Trainer Gerardo Martino räumte nach dem Abpfiff ein, seine Schützlinge hätten "ideenlos" agiert. An der Einstellung habe es aber nicht gelegen, beteuerte er. Man werde im Kampf um den Titel nicht das Handtuch werfen, so lange man Chancen habe. Nun werde man aber in zwei Wochen beim "Clasico" bei Real Madrid im Bernabeu erst recht gewinnen müssen.

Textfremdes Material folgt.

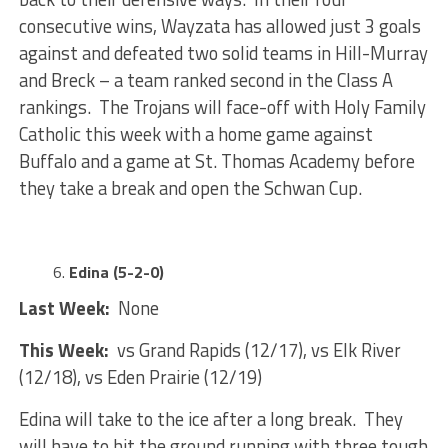
consecutive wins, Wayzata has allowed just 3 goals
against and defeated two solid teams in Hill-Murray
and Breck – a team ranked second in the Class A
rankings. The Trojans will face-off with Holy Family
Catholic this week with a home game against
Buffalo and a game at St. Thomas Academy before
they take a break and open the Schwan Cup.
Edina (5-2-0)
Last Week:
None
This Week:
vs Grand Rapids (12/17), vs Elk River
(12/18), vs Eden Prairie (12/19)
Edina will take to the ice after a long break. They
will have to hit the ground running with three tough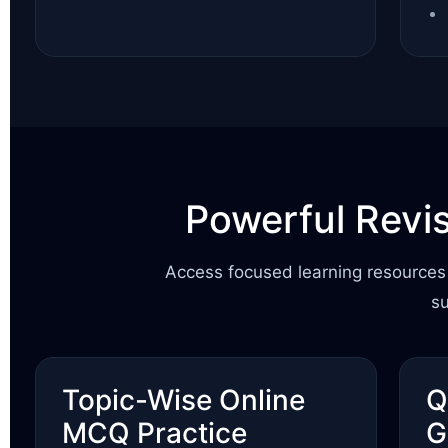
Powerful Revi
Access focused learning resources 
s
Topic-Wise Online
Q
MCQ Practice
G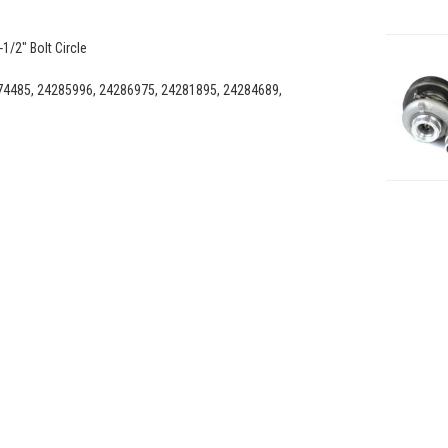
1/2" Bolt Circle
4485, 24285996, 24286975, 24281895, 24284689,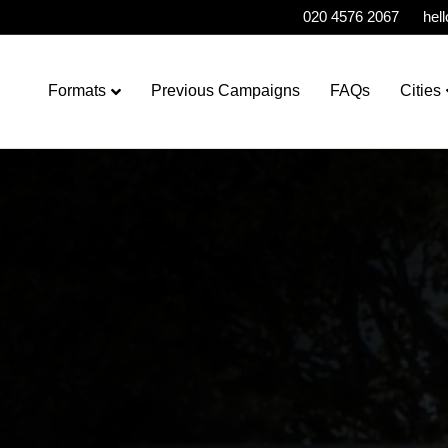
020 4576 2067
hel
Formats
Previous Campaigns
FAQs
Cities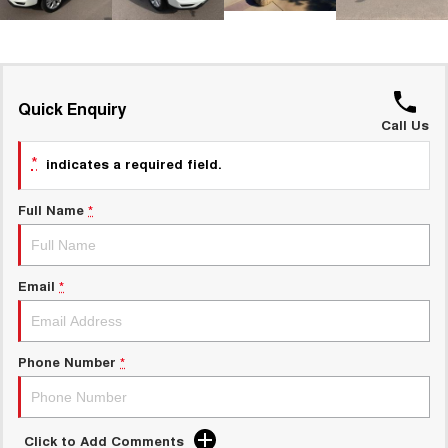
UTES
CANNON
CANNON ALPHA
DUAL CAB UTE
HYBRID UTE
Quick Enquiry
HATCHBACKS
Call Us
*
indicates a required field.
ORA
SMALL EV
Full Name
*
UPCOMING VEHICLES
TANK 500 3.0L DIESEL
CANNON ALPHA 3.0L
DIESEL
COMING SOON
Email
*
COMING SOON
Phone Number
*
Click to Add Comments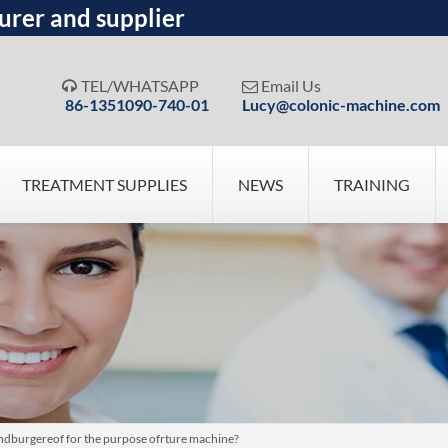
urer and supplier
TEL/WHATSAPP
Email Us


86-1351090-740-01
Lucy@colonic-machine.com
TREATMENT SUPPLIES
NEWS
TRAINING
dburgereof for the purpose ofrture machine?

"Jämmerlich", "chaotisch", "machtlos"
Mit der Leistung von Valladolid mutet dieses Vorhaben allerdings utopisch an. Nach dem Gegentreffer durch den Italiener Fausto Rossi in der 17. Minute hatten die Gäste noch viel Zeit, das Ergebnis zu korrigieren. Doch die Stars um Messi, Neymar, Xavi und Cesc Fabregas erarbeiteten sich nur wenige Chancen, die dann zumeist auch kläglich vergeben wurden. Die Medien zeigten keine Gnade: "Jämmerlich", "chaotisch", "machtlos" hieß es überall.
Valladolid hat "intensiver, mit mehr Einsatz gespielt"
In der Liga holte Barcelona zuletzt nur 14 von 27 möglichen Punkten. Stürmer Pedro widersprach Coach Martino ganz offen. Man müsse doch an der Einstellung arbeiten, meinte der 26-Jährige selbstkritisch. Am Samstag hätten die Profis von Valladolid "intensiver, mit mehr Einsatz gespielt". Auch der Sturm steht am Pranger. Neymar glänzt nur im brasilianischen Trikot, Messi konnte nach seiner Muskelverletzung nicht an die alte Form anknüpfen.
Vor dem Hintergrund all dieser Probleme macht sich Xavi nicht nur Sorgen um die Meisterschaft. Das Weiterkommen in der Champions League sei nach dem 2:0-Auswärtssieg in Manchester auch noch längst nicht unter Dach und Fach, warnte der Mittelfeldroutinier. "Wir werden versuchen, bis Mittwoch den Chip im Kopf zu wechseln und uns von dieser schmerzhaften Niederlage zu erholen", sagte Xavi.